## Task to carry out:
Word for word, retype the lines from the one containing "Click the Apply" to the last line of the data below, both ends included.

## Input material:
◇ ◇ ◇ ◇ ◇ ◇ ◇

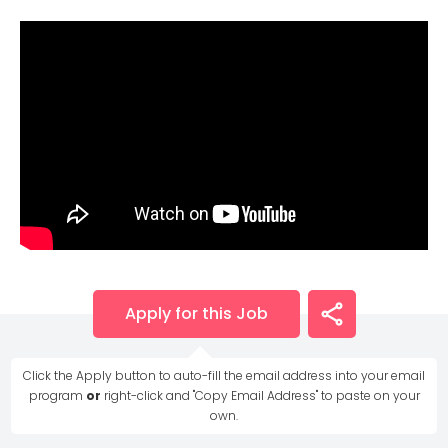
Apply for this Job
Click the Apply button to auto-fill the email address into your email
program
or
right-click and "Copy Email Address" to paste on your
own.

◇ ◇ ◇ ◇ ◇ ◇ ◇

## Result of this task:
Click the Apply button to auto-fill the email address into your email
program
or
right-click and "Copy Email Address" to paste on your
own.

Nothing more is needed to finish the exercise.